In a statement on national TV, a spokesperson, Azem Bermendao Agouna, issued a call to “to dialogue and peace … to all Chadians in the country and abroad in order to continue to build Chad together”.
“The national council of transition reassures the Chadian people that all measures have been taken to guarantee peace, security and the republican order,” he said, surrounded by officers.
N’Djamena remained calm but shops were being shuttered at the central Sog Galla market “in anticipation of chaos”, one resident told the Guardian.
Déby took control of the strategically located country in an armed rebellion in 1990. He was one of Africa’s longest-serving leaders and a close ally of western powers battling Islamist militants in west and central Africa.
But he has faced repeated insurgencies in the desert north and was also dealing with rising public discontent over his management of oil wealth and crackdowns on opponents.

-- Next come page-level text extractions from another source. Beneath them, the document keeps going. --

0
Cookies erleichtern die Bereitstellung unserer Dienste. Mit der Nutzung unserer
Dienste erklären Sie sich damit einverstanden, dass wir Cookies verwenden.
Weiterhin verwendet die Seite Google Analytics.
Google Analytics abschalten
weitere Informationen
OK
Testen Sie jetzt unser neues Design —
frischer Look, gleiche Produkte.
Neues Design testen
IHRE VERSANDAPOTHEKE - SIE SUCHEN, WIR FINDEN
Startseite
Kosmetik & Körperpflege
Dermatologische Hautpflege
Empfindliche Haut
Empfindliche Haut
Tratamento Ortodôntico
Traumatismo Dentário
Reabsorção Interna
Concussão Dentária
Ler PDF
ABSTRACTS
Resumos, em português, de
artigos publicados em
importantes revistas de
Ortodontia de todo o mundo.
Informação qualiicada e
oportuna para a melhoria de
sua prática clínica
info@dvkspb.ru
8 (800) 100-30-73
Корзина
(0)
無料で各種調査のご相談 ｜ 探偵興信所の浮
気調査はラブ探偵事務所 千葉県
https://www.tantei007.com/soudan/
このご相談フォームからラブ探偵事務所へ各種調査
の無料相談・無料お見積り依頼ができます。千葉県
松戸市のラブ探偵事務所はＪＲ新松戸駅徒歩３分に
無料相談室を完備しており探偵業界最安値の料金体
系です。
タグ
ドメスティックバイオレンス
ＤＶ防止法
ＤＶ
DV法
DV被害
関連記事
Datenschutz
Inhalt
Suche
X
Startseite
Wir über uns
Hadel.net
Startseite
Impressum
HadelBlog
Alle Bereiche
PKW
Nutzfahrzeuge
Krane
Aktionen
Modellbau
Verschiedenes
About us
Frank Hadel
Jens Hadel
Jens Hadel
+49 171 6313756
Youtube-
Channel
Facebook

Last Sunday, the rebels said they had captured garrisons near Chad’s northern borders with Niger and Libya “without resistance”.
Fact is based in Libya, where it has a non-aggression pact with Khalifa Haftar, the military strongman who controls much of the country’s east. Mainly made up of the Saharan Goran people, it has clashed regularly with the Chadian army.

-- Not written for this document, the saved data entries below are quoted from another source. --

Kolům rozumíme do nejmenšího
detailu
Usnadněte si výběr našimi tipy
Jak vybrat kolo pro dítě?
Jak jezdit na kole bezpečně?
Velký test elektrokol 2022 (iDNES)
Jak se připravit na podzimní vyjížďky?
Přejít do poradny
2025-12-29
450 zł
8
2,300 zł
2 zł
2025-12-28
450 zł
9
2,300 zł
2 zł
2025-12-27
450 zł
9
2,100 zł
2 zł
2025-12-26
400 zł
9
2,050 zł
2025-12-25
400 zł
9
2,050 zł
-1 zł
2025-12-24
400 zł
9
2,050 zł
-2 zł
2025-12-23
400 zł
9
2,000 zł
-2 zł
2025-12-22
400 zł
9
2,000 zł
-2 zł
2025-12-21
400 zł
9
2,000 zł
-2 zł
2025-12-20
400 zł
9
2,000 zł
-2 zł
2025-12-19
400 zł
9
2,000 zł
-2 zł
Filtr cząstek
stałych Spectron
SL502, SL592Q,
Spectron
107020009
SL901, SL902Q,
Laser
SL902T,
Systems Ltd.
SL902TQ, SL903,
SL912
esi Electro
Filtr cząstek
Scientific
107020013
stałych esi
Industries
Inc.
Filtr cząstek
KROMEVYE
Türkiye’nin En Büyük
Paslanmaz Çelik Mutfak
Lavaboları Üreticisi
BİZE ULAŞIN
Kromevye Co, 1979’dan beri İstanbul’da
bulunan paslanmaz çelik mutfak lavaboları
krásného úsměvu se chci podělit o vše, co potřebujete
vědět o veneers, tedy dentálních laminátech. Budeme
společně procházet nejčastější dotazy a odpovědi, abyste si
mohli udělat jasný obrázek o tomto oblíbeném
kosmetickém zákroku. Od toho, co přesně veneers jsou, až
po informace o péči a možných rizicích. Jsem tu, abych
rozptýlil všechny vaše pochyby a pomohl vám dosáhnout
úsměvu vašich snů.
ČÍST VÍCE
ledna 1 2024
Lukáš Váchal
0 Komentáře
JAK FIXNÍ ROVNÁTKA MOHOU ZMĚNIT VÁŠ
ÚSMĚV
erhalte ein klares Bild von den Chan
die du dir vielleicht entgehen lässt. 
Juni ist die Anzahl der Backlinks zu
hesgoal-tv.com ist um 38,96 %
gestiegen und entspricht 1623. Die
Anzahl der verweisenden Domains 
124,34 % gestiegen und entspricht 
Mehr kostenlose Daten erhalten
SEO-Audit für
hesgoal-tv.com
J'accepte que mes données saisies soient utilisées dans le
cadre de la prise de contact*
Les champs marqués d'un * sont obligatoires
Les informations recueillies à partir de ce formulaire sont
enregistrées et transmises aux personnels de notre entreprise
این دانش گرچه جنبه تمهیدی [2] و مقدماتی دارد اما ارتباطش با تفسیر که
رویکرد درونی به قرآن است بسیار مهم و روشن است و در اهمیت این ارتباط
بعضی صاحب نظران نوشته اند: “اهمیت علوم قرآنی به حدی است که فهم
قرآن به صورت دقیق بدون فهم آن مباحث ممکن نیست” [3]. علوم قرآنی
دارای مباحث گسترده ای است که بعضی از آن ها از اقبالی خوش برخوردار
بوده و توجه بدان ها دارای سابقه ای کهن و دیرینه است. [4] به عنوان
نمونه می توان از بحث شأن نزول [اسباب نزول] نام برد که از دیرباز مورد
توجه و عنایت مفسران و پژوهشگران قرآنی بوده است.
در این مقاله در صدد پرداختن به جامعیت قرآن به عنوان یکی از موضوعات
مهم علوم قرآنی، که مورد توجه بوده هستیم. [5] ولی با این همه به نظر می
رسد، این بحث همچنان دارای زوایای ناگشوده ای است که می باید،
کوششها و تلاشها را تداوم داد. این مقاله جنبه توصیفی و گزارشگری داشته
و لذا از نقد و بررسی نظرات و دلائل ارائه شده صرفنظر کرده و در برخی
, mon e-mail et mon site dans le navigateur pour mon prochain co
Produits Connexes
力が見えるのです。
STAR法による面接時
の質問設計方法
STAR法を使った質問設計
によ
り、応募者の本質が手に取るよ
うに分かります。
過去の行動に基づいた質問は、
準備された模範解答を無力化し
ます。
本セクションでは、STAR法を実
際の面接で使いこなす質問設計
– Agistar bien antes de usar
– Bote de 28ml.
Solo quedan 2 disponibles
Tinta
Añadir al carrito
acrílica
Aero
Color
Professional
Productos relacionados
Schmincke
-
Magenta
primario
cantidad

The Tibesti mountains near the Libyan frontier frequently see fighting between rebels and the army. French air strikes were needed to stop an incursion there in early 2019.
In February 2008, a rebel assault reached the gates of the presidential palace before being pushed back with French backing.
The unrest has raised alarm bells among western countries, which saw Déby as an important ally in the fight against Islamist extremist groups, including Boko Haram in the Lake Chad Basin and groups linked to al-Qaida and Islamic State in the Sahel.
His death will underline the growing instability of the Sahel region, where a complex combination of economic, social, political and environmental factors is fuelling a series of crises.
However the family succession and continuing presence of the military at the heart of power may reassure nervous allies such as France and the US, observers said.
France had based its extensive Sahel counter-terrorism operations in N’Djamena. Chad, a former French colony, had announced in February the deployment of 1,200 troops to complement 5,100 French soldiers in the area.